This feature is especially useful for those involved in research work and using Linguist intensively to translate content in many foreign languages, when standard translators may not provide good enough translation quality, or when translation must be fine-tuned.
What is a custom translator?
A custom translator is a Javascript code that implements the Translator
interface to fetch translations for requested source text and language to a target language.
You may implement the translator yourself if you can program, see custom translator interface that must be implemented.
Alternatively, you may find the code of the translator in the public translators list.

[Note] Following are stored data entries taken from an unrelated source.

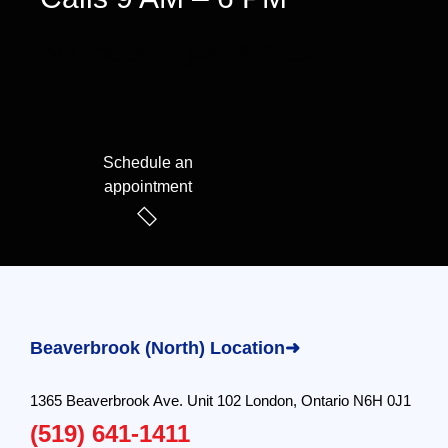
We speak English & Arabic
Schedule an
appointment
Beaverbrook (North) Location➜
1365 Beaverbrook Ave. Unit 102 London, Ontario N6H 0J1
(519) 641-1411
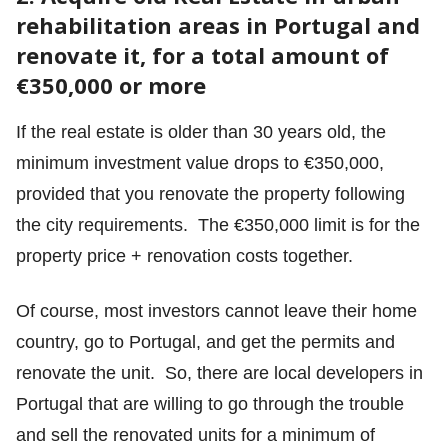
rehabilitation areas in Portugal and
renovate it, for a total amount of
€350,000 or more
If the real estate is older than 30 years old, the
minimum investment value drops to €350,000,
provided that you renovate the property following
the city requirements. The €350,000 limit is for the
property price + renovation costs together.
Of course, most investors cannot leave their home
country, go to Portugal, and get the permits and
renovate the unit. So, there are local developers in
Portugal that are willing to go through the trouble
and sell the renovated units for a minimum of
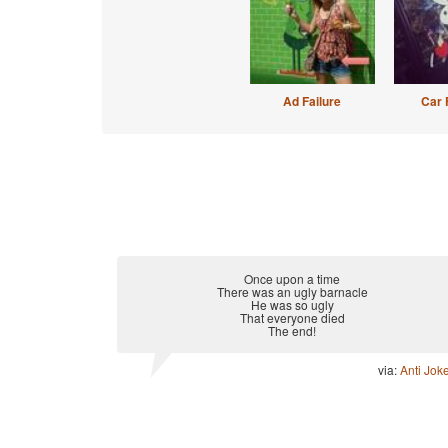
Ad Failure
Car 
Once upon a time
There was an ugly barnacle
He was so ugly
That everyone died
The end!
via:
Anti Jok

If there is no translator for the service you want to have, feel free to make an issue about it.
Usage
To add a custom translator, follow these steps
- Go to the settings page and click "Manage translators"

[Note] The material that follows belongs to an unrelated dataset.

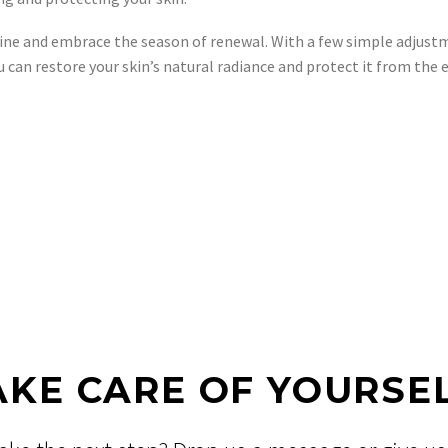
outine and embrace the season of renewal. With a few simple adjus
u can restore your skin’s natural radiance and protect it from th
AKE CARE OF YOURSEL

- Click the button to add a new translator
- Insert the code of the custom translator
Security
Technically, a custom translator code runs in a browser extension context, so you must never paste untrusted code.
Actually, the code is sandboxed via an iframe with no origin context, so there is no access to the browser extension API. The iframe context is patched to transparently proxify a fetch
API, so any requests will be forwarded through the browser extension context, to make it possible to request any resources with no CORS limitations.
This design is needed to allow you to fetch any API, even those that set strict CORS rules, or are deployed locally. You may just call any API with no hassle.
The sandbox must prevent any potential ability to run custom code in a browser extension context. So this code must not be able to read or modify content on web pages or anything like this.
However, it is potentially possible to make authenticated requests to any services, so if you use untrusted code, hackers may steal your data or money from your bank account.